• Cooking Time: 45
  • Servings: 14
  • Preparation Time: 90


Note: a good substitute for making the dough is frozen puff pastry or phyllo dough.


  • 3 cups all-purpose flour
  • ½ tsp salt
  • ½ cup butter
  • 1 egg
  • ⅔ cup lukewarm water
  • 2 tbsp butter, melted
  • ⅔ cup granulated sugar
  • 2 tsp cinnamon
  • 6 cups Granny Smith apples, peeled, sliced
  • ½ cup raisins
  • 1 egg white, beaten to a stiff
  • Powdered sugar


  • Stir flour and salt, cut in ½ cup of whole butter until crumbly.
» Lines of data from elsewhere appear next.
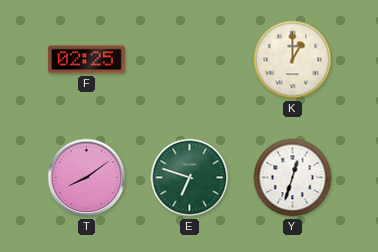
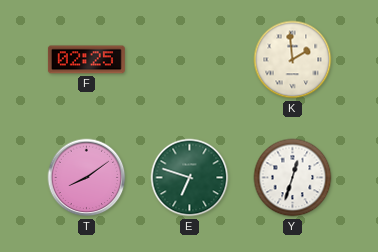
K: 1:00 -> 1:59
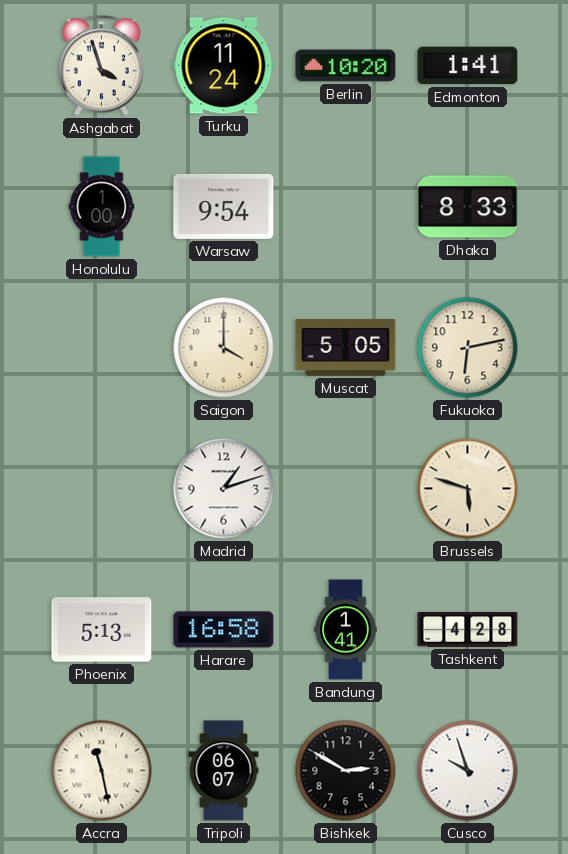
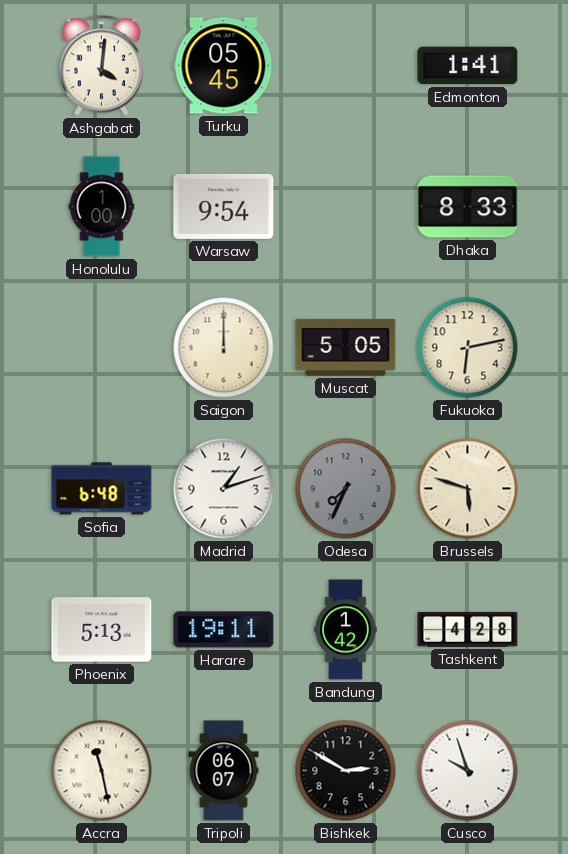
Ashgabat: 3:57 -> 4:01
Turku: 11:24 -> 05:45
Berlin: 10:20 -> none
Saigon: 4:00 -> 12:00
Sofia: none -> 6:48
Odesa: none -> 7:34
Harare: 16:58 -> 19:11
Bandung: 1:41 -> 1:42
  • Mix the egg and water, add to flour.
  • Knead dough for 4 minutes and cut into half.
  • Let dough rest for 1 hour.
  • Sprinkle a countertop with flour or cover a large table with a plastic covered tablecloth and sprinkle with flour.
  • Roll half of the dough to a 20-inch square.
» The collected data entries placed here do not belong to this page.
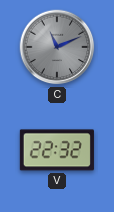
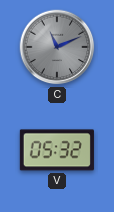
V: 22:32 -> 05:32
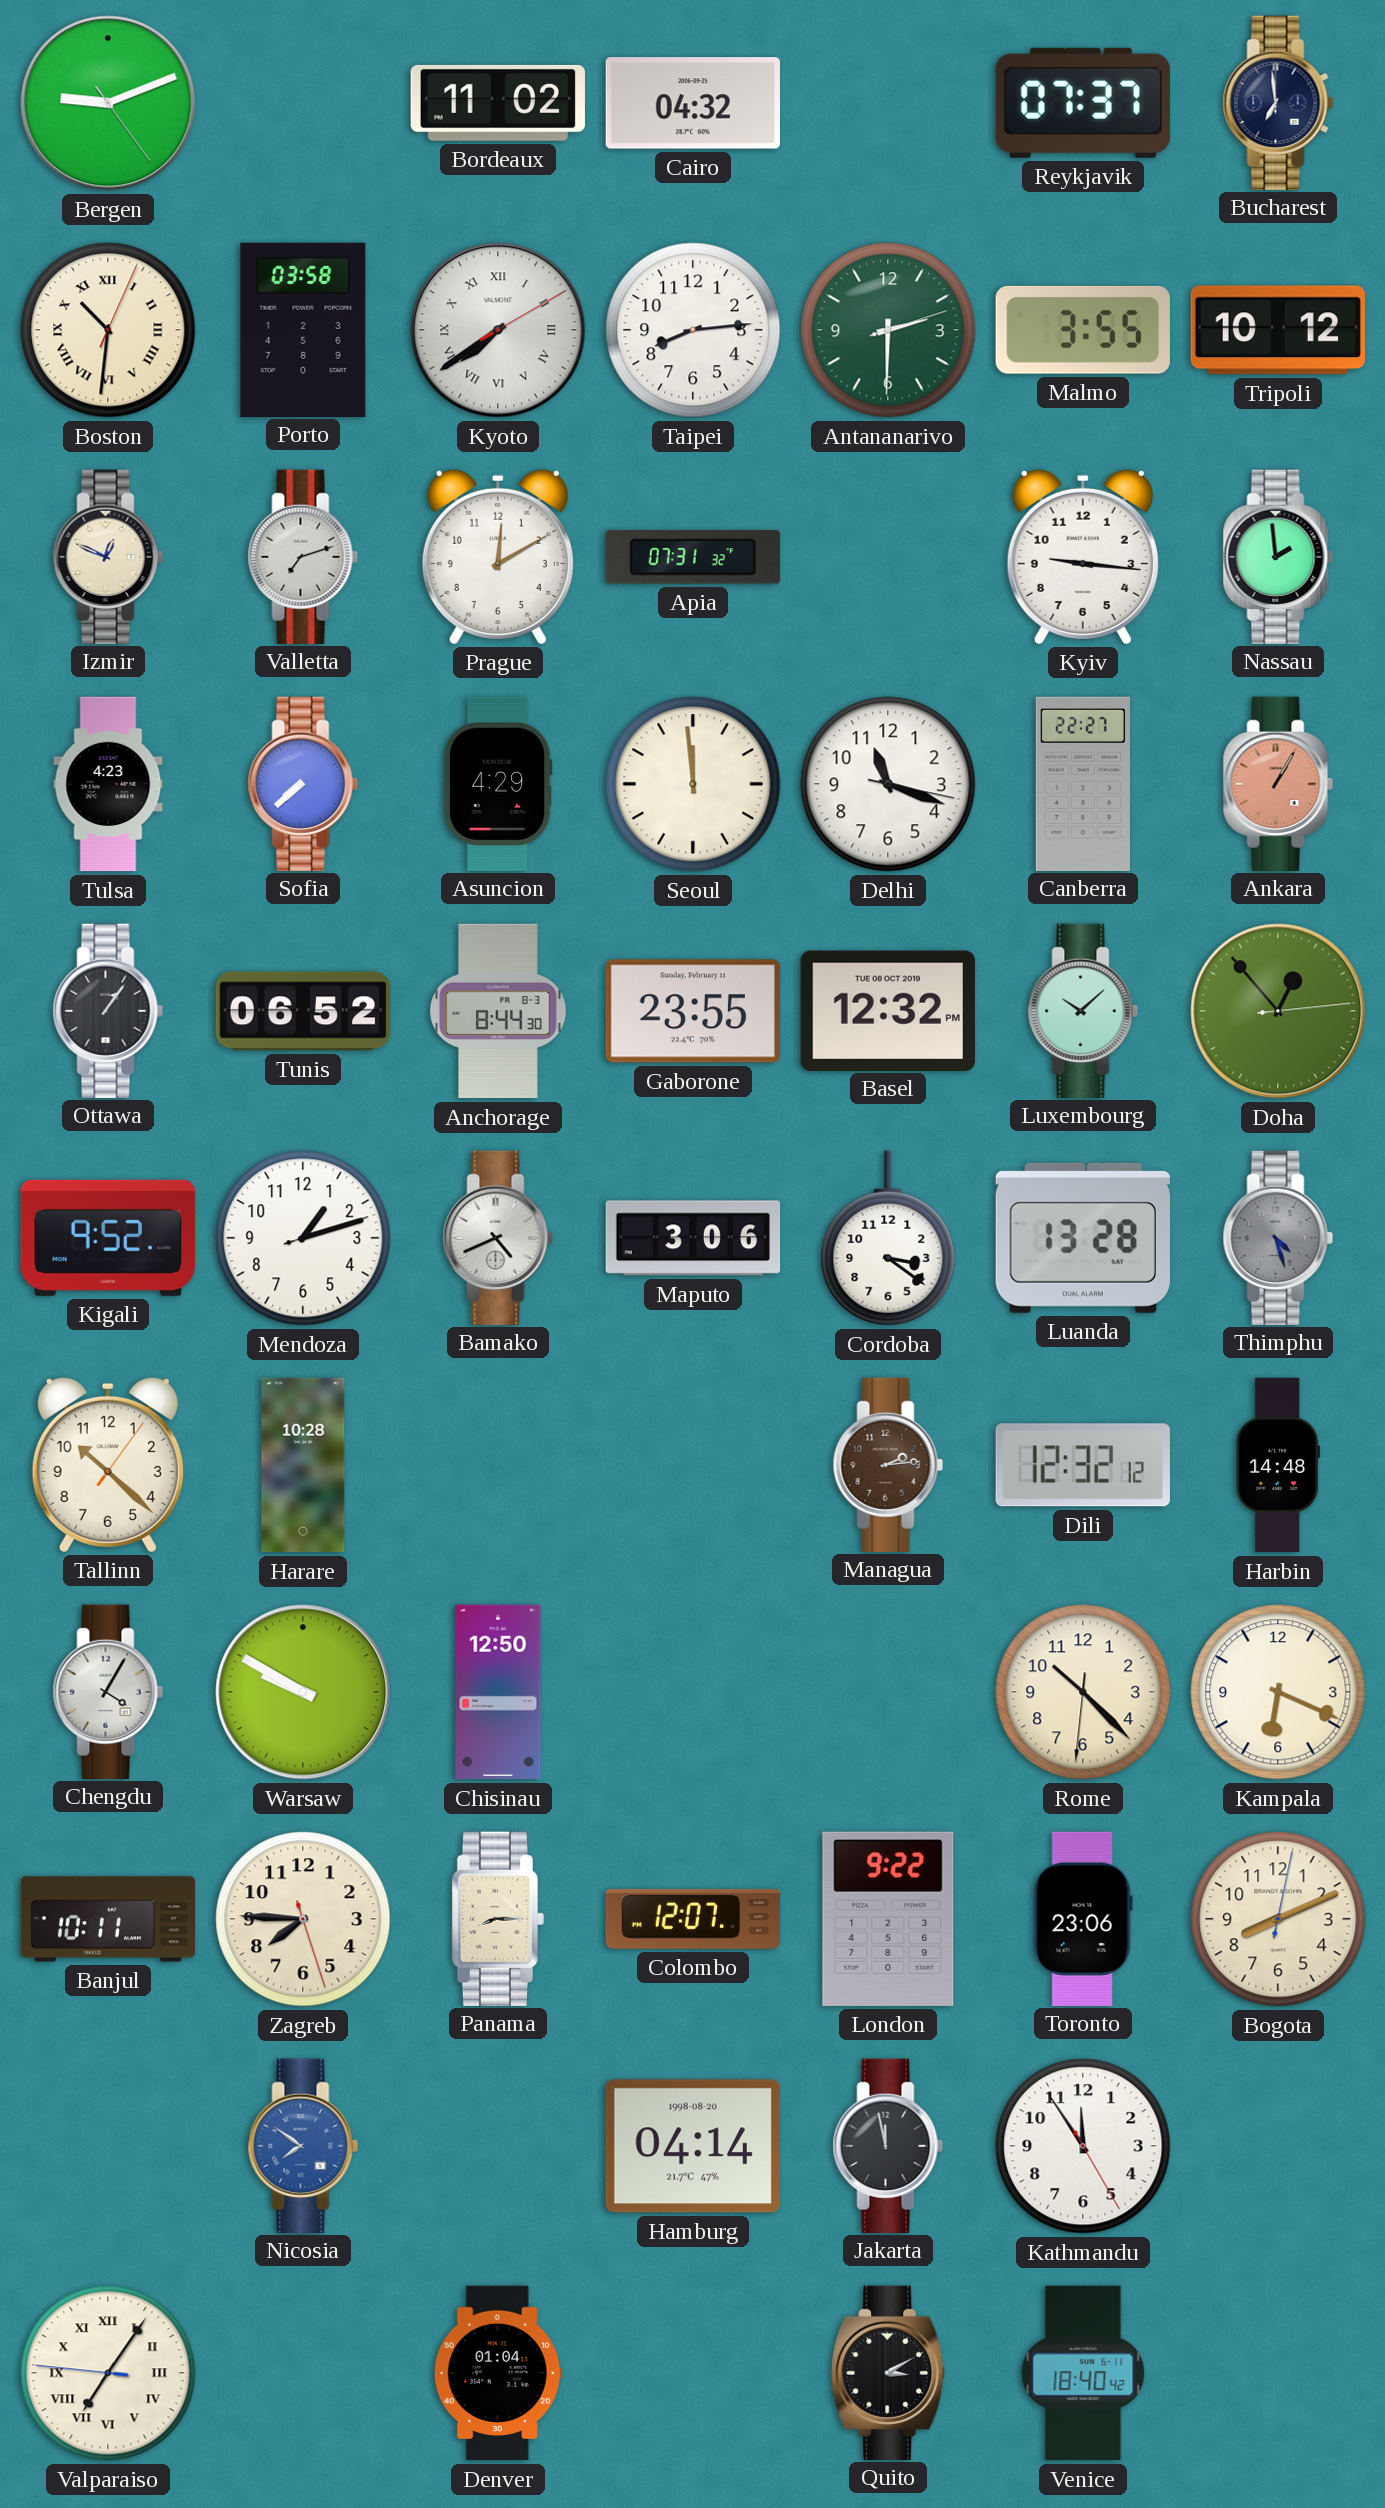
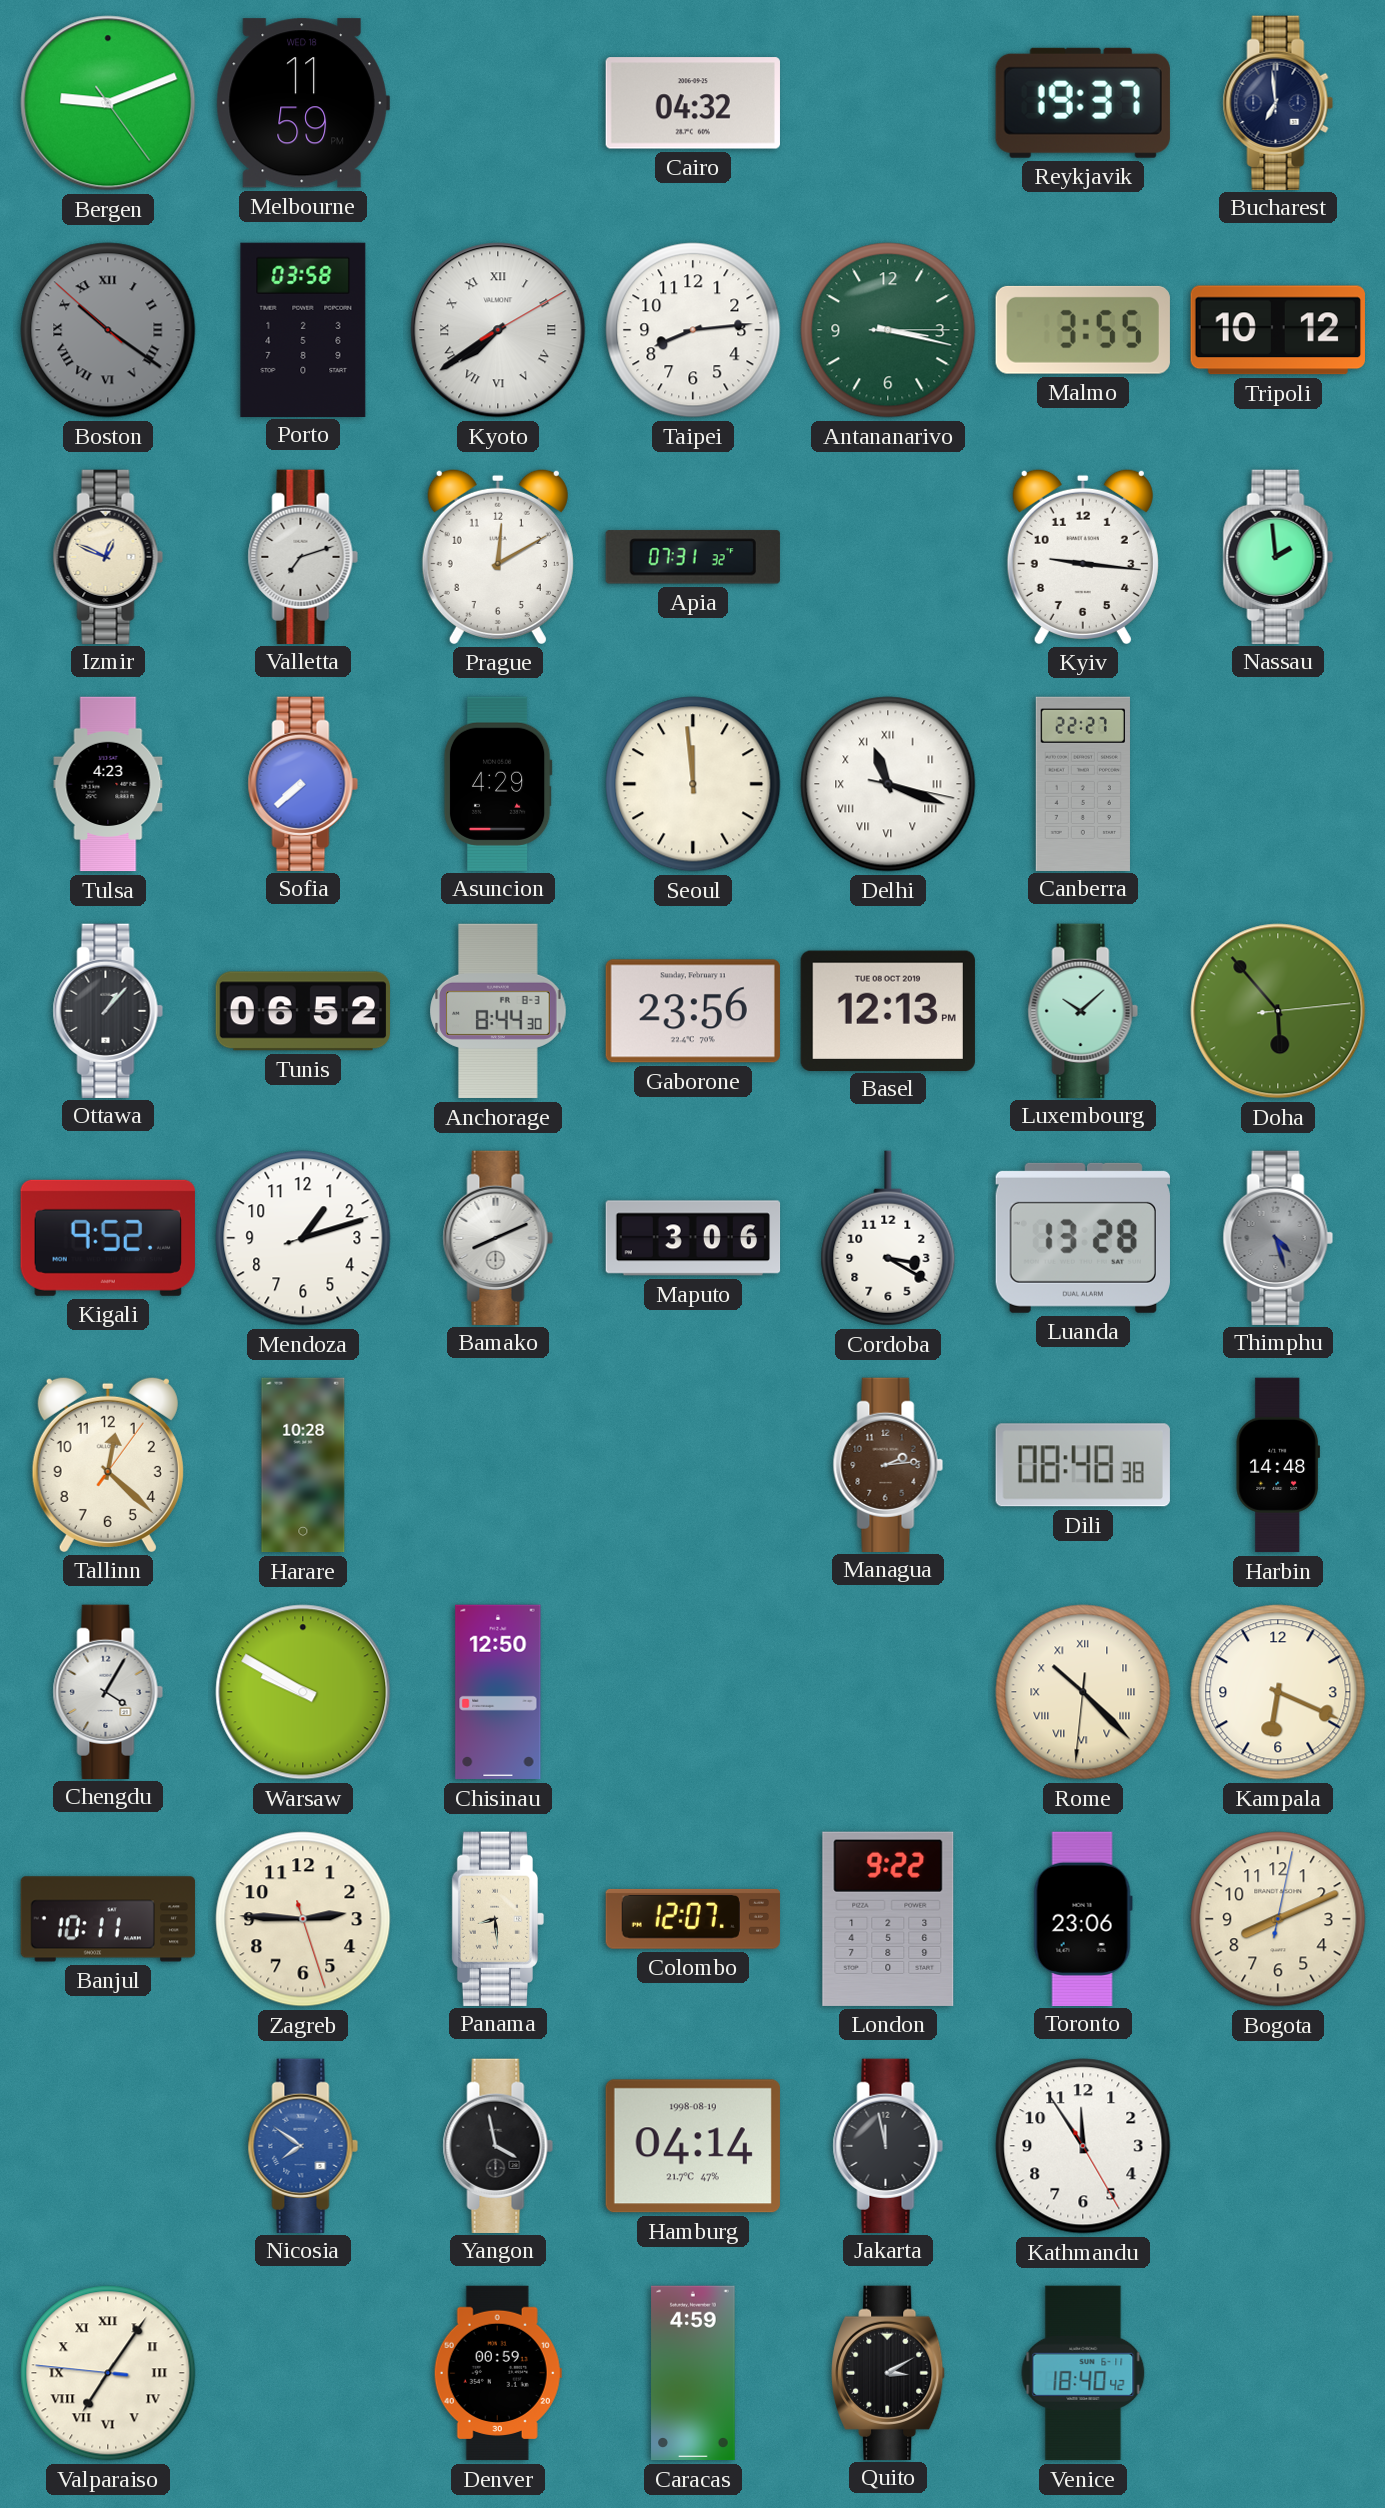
Melbourne: none -> 11:59
Bordeaux: 11:02 -> none
Reykjavik: 07:37 -> 19:37
Boston: 10:31 -> 10:20
Boston dial: cream -> grey
Antananarivo: 2:30 -> 3:17
Delhi numerals: Arabic -> Roman
Ankara: 1:05 -> none
Ottawa: 1:06 -> 1:07
Gaborone: 23:55 -> 23:56
Basel: 12:32 -> 12:13
Doha: 12:53 -> 5:53
Bamako: 4:41 -> 8:11
Cordoba: 3:21 -> 3:20
Tallinn: 10:22 -> 12:22
Dili: 12:32 -> 08:48
Rome numerals: Arabic -> Roman
Zagreb: 7:45 -> 2:45
Panama: 8:15 -> 8:29
Yangon: none -> 3:58
Hamburg date: 1998-08-20 -> 1998-08-19
Denver: 01:04 -> 00:59
Caracas: none -> 4:59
  • Brush with 2 tablespoons of melted butter.
  • Starting from the middle of the dough, work underneath dough using back of your hands and stretch from one corner to the next until dough is paper-thin.
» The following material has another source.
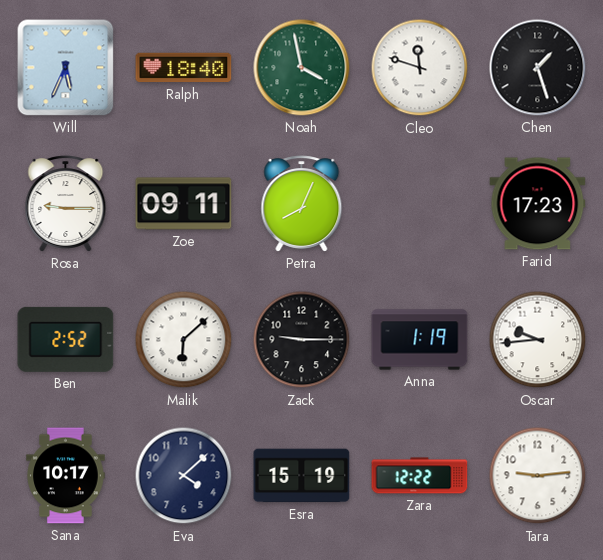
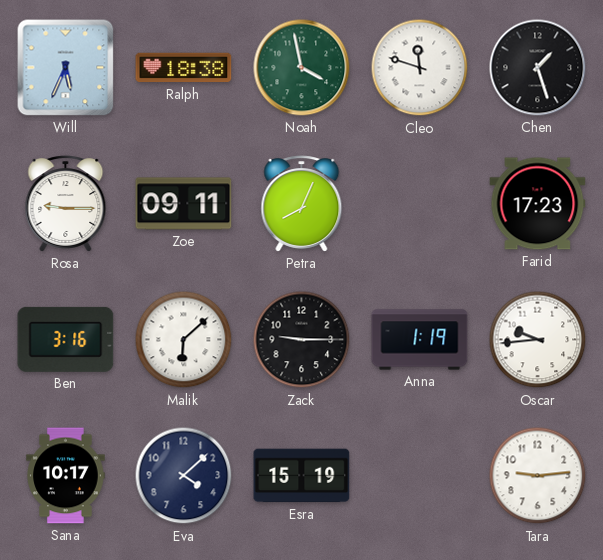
Ralph: 18:40 -> 18:38
Ben: 2:52 -> 3:16
Zara: 12:22 -> none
  • Brush with more melted butter.
  • Mix sugar and cinnamon.
  • Trim edges of dough; put half the apples along the center of the dough.
  • Sprinkle with half the sugar/cinnamon mixture and ½ cup of the raisins.
  • Fold the dough over the filling, sealing both ends.
  • Place on a lightly greased baking pan.
  • Brush the top with the egg whites
  • Bake strudel at 350° F for about 45 minutes.
  • Cool strudel to room temperature and sprinkle with powdered sugar.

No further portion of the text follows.